**Work instruction**
Every line with "Croix" in it should be copied from the data.

=== Dataset extract ===

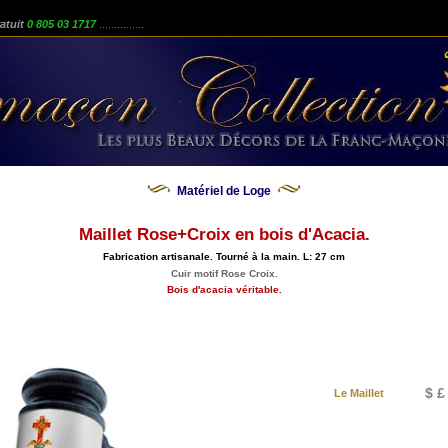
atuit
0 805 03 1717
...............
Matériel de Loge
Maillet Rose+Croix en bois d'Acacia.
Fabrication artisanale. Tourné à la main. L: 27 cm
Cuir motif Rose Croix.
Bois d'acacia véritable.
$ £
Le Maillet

===
=== Dataset extract ===

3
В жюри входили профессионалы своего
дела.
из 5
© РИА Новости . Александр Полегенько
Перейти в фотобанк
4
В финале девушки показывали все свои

===

**Response below**
Maillet Rose+Croix en bois d'Acacia.
Cuir motif Rose Croix.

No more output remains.